Metal tolerance protein family members are involved in Mn homeostasis through internal compartmentation and exocytosis in Brassica napus

Mineral elements, including manganese (Mn), are indispensable for plant growth and development. However, plants cultivated on acidic soils are vulnerable to Mn²⁺ toxicity due to a prevalently phytotoxic level of Mn²⁺. Metal tolerance proteins (MTPs) were demonstrated to be essential for metal homeostasis and tolerance in different plant species. In this study, we present the functional characteristics of BnMTP8 and BnMTP9 from Brassica napus. The expression level of BnMTP8 was most prominent in rapeseed roots and was only markedly up-regulated in shoots by excess Mn²⁺. In contrast, BnMTP9 was most abundant in shoots. Expression of BnMTP8 and BnMTP9 in Saccharomyces cerevisiae compensated the Mn²⁺-hypersensitivity of Δpmr1 by increasing metal sequestration and efflux, respectively. In addition, heteroexpression of BnMTP8 restored Mn²⁺ tolerance of Arabidopsis mtp8 mutants and increased Mn²⁺ accumulation in tissues and leaf vacuoles. Expression of BnMTP9 in Arabidopsis mtp11 mutants restored their growth and reduced Mn²⁺ concentrations in mesophyll protoplasts and tissues upon elevated levels of Mn²⁺. Transient expression of GFP-fusion constructs in protoplasts showed that BnMTP8 and BnMTP9 localize to pre-vacuolar compartments and the trans-Golgi network, respectively.

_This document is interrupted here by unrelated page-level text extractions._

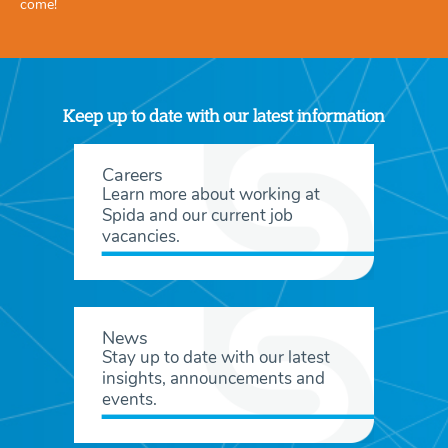
come!
Keep up to date with our latest information
Careers
Learn more about working at
Spida and our current job
vacancies.
News
Stay up to date with our latest
insights, announcements and
events.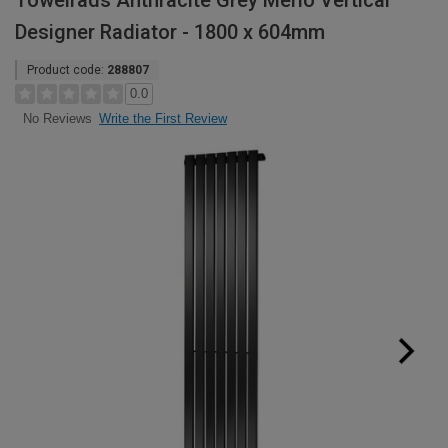
Towelrads Anthracite Grey Merlo Vertical
Designer Radiator - 1800 x 604mm
Product code:
288807
0.0
Write the First Review
No Reviews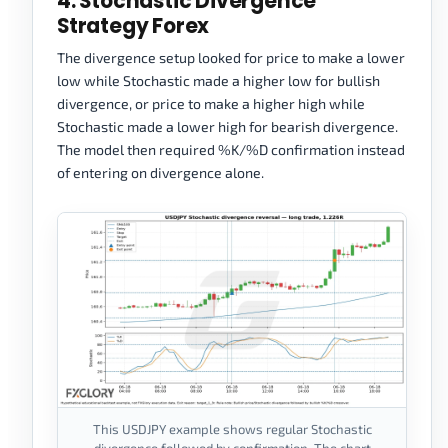
4. Stochastic Divergence
Strategy Forex
The divergence setup looked for price to make a lower
low while Stochastic made a higher low for bullish
divergence, or price to make a higher high while
Stochastic made a lower high for bearish divergence.
The model then required %K/%D confirmation instead
of entering on divergence alone.
This USDJPY example shows regular Stochastic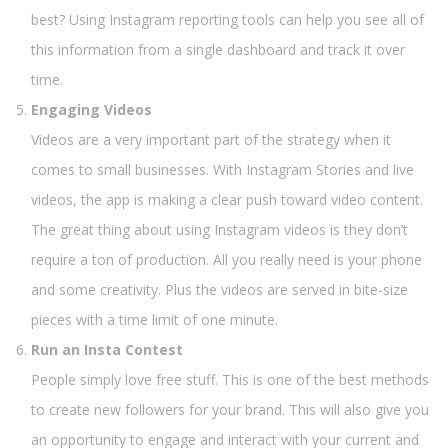
best? Using Instagram reporting tools can help you see all of
this information from a single dashboard and track it over
time.
Engaging Videos
Videos are a very important part of the strategy when it
comes to small businesses. With Instagram Stories and live
videos, the app is making a clear push toward video content.
The great thing about using Instagram videos is they don’t
require a ton of production. All you really need is your phone
and some creativity. Plus the videos are served in bite-size
pieces with a time limit of one minute.
Run an Insta Contest
People simply love free stuff. This is one of the best methods
to create new followers for your brand. This will also give you
an opportunity to engage and interact with your current and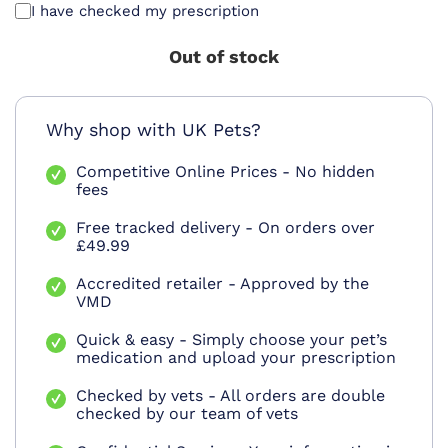
I have checked my prescription
Out of stock
Why shop with UK Pets?
Competitive Online Prices - No hidden
fees
Free tracked delivery - On orders over
£49.99
Accredited retailer - Approved by the
VMD
Quick & easy - Simply choose your pet’s
medication and upload your prescription
Checked by vets - All orders are double
checked by our team of vets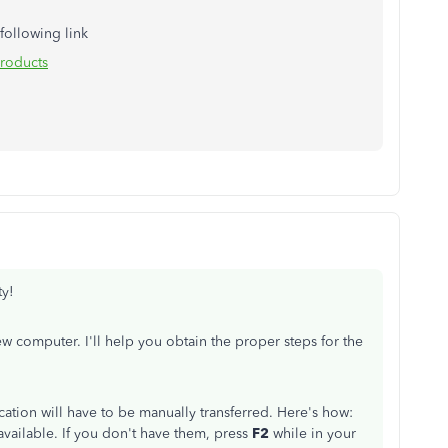
 following link
roducts
ty!
computer. I'll help you obtain the proper steps for the
cation will have to be manually transferred. Here's how:
vailable. If you don't have them, press
F2
while in your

However, high extracellular Mn²⁺ in Arabidopsis root cells triggered BnMTP8-GFP relocation to the tonoplast and BnMTP9-GFP relocation to the plasma membrane, suggesting that these two proteins are involved in vacuolar Mn²⁺ sequestration and cytosolic Mn²⁺ export, respectively. Taken together, these findings indicate that BnMTP8 and BnMTP9 load Mn²⁺ into vesicles for subsequent delivery to the vacuole or secretion into extracellular spaces, respectively, thereby cooperating to maintain Mn²⁺ homeostasis in the roots and shoots of rapeseed.